高斯分佈的線性變換: 如果 $x \sim \mathcal{N}(\mu, \Sigma)$ ，則 $y = Ax + b$ 服從 $\mathcal{N}(A\mu + b, A \Sigma A^T)$ 。
獨立高斯變數之和: 如果 $X \sim \mathcal{N}(\mu_X, \sigma_X^2)$ 和 $Y \sim \mathcal{N}(\mu_Y, \sigma_Y^2)$ 是獨立的，則 $Z = X + Y \sim \mathcal{N}(\mu_X + \mu_Y, \sigma_X^2 + \sigma_Y^2)$ 。
邊緣化 (Marginalization): $\int p(y|f) p(f) df$ .

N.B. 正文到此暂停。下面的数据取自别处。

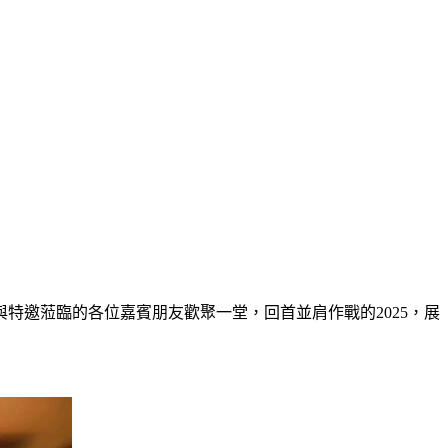
特邀蒞臨的各位嘉賓朋友歡聚一堂，回首並肩作戰的2025，展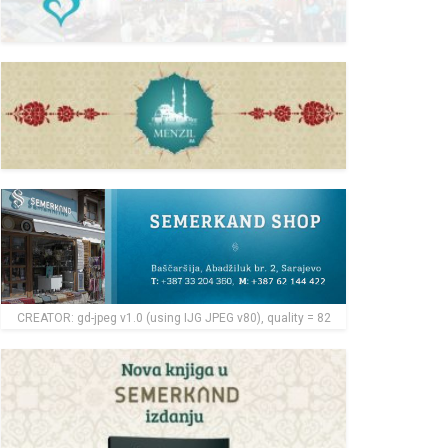
CREATOR: gd-jpeg v1.0 (using IJG JPEG v80), quality = 82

定義 $f_*$ : 潛在函數值定義為參數的線性變換：
$f_* = \phi(x_*)^T \theta$
應用線性變換性質: 我們知道 $\theta$ 的後驗為 $p(\theta|\mathcal{D}) = \mathcal{N}(\theta | \hat{\mu}_\theta, \hat{\Sigma}_\theta)$ 。使用線性變換性質（其中 $A = \phi(x_*)^T$ 是一個列向量）：
- 平均值: $\mathbb{E}[f_*] = \phi(x_*)^T \mathbb{E}[\theta] = \phi(x_*)^T \hat{\mu}_\theta$
- 變異數: $\operatorname{Var}[f_*] = \phi(x_*)^T \operatorname{Cov}[\theta] \phi(x_*) = \phi(x_*)^T \hat{\Sigma}_\theta \phi(x_*)$
結果:
$p(f_* | x_*, \mathcal{D}) = \mathcal{N}(f_* | \hat{\mu}_*, \hat{\sigma}_*^2)$
其中 $\hat{\mu}_*$ 和 $\hat{\sigma}_*^2$ 與方程式 (3.51) 和 (3.52) 相符。

模型關係: 觀測到的輸出是函數值加上雜訊：
$y_* = f_* + \epsilon_*, \quad \epsilon_* \sim \mathcal{N}(0, \sigma^2)$
獨立隨機變數之和: 我們有 $f_*$ 的分佈（來自第 1 部分）和 $\epsilon_*$ 的分佈（雜訊假設）。由於新的雜訊 $\epsilon_*$ 獨立於過去的數據 $\mathcal{D}$ （因此也獨立於 $f_*$ ），變數 $y_*$ 是兩個獨立高斯變數的總和。
計算動差 (Moments):
- 平均值: $\mathbb{E}[y_*] = \mathbb{E}[f_*] + \mathbb{E}[\epsilon_*] = \hat{\mu}_* + 0 = \hat{\mu}_*$
- 變異數: $\operatorname{Var}[y_*] = \operatorname{Var}[f_*] + \operatorname{Var}[\epsilon_*] = \hat{\sigma}_*^2 + \sigma^2$
結果:
$p(y_*|x_*, \mathcal{D}) = \mathcal{N}(y_* | \hat{\mu}_*, \hat{\sigma}_*^2 + \sigma^2)$
這與方程式 (3.53) 相符。